Tomie DePaola would have been mourned with vigil and sincere outpouring of emotion. Curated galleries of his prints would have appeared in museums, and may still yet. He defined what it meant to craft a narrative in picture and word, and sometimes without word. There might have been a parade, and certainly a retelling of how he told his elementary teacher that he didn’t need math because he was going to write and illustrate books when he grew up.

If you are looking for a list of his books or vignettes about his life or his art, Google is your friend. There are those that did not let his passing go unmarked, but ever since I learned of it, I cannot stop thinking about what his work has meant to me and what he left behind.

So right now, I just want to talk about mortality.

There are two legacies we can leave in our wake: 1. The relational, who we were to other people and who they were to us, how we treated those around us, and were we connected in positive or negative ways to many or few and 2. Our craft.

The deep work required to build a skill to the point of excellence is a shrinking thing in modern society. Too many of us feel and succumb to the pressure to be everything, do it all. But in chasing this many faceted ideal, we make our own purpose unclear and never cultivate talent into craft. We lose touch with the authentic bits of ourselves that really matter, and we never give ourselves the chance to transcend the mediocre.

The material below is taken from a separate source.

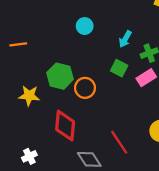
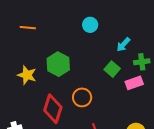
orange circle: (85, 88) -> (82, 97), moved

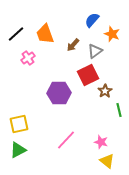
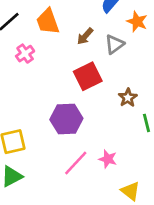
red square: (88, 75) -> (88, 76), moved
purple hexagon: (59, 93) -> (66, 119), moved
pink star: (101, 142) -> (108, 159), moved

And let me be clear, “the World” (whoever that is) doesn’t have to know your work for it to reach a level of technical and artistic mastery that makes others sit up and take notice. My grandmother passed away late last year, and based on the numbers at her funeral you might suspect that she had a minimal legacy. Maybe in some quantity based metric she did. But all who knew her spoke of her service. Her constant attention to the needs of others was the hallmark fo who she was. And her quilts!! She made some of the loveliest, softest, most beautifully stitched quilts in the world. They are considered treasures among our family. The masterpiece she made for my wedding, one of the last before arthritis rendered her hands unable, is undergoing quilting triage at the able and expert hands of my mother-in-law who shares her talents, because we loved that blanket a little too well.

In my office sits a framed 3×5 canvas depicting a cabin in winter, a delightful monochrome painting done by my paternal grandmother that reminds me every time I sit down to work that I am an inheritor of a legacy of creativity. She was a woman so gentle and intuitive that hummingbirds would sit in her hands. Her paintings are treasured possessions among our family, not merely for their beauty and proficiency, but for the piece of her they carry into the future.

If either of these women had said, “Well, I don’t have time,” or “I’m just not that creative,” their families, if not the whole of society, would have lost out on an example of what it means to strive to develop oneself and examples of what expression channeled by skill can manifest.

The world, most school age children of my generation, and those of future generations can thank Tomie DePaola for doing the same. For learning craft and technique and applying it again and again in ways that were not always successful, but left indelible imprints on those that experienced them. From the levity and silliness of The Popcorn Book to the wordless quiet of Sing, Pierrot, Sing he invited all audiences to feel and laugh and wonder with him. He embraced his own style when illustrating the words of others and his distinctive voice when creating his own. He illustrated the tales of his Christian faith, unabashedly loving Christmas and illustrating multiple yuletide tales.


Just a few of my newest acquisitions. Story time!

He was himself. And he was an artist. And because he simply set out to do work that he enjoyed, pursued the skill that resonated with himself, and didn’t stop he leaves us a bounty. Not only will I get to introduce my children to The Knight and The Dragon, but a tiny piece of Tomie will linger in the learning of my children and perhaps theirs. It will inform and inspire my own work, as it did my development as a child. All artists cultivate a creative lineage, master storytellers and artists that leave their mark on us as we grow into the artists we will be.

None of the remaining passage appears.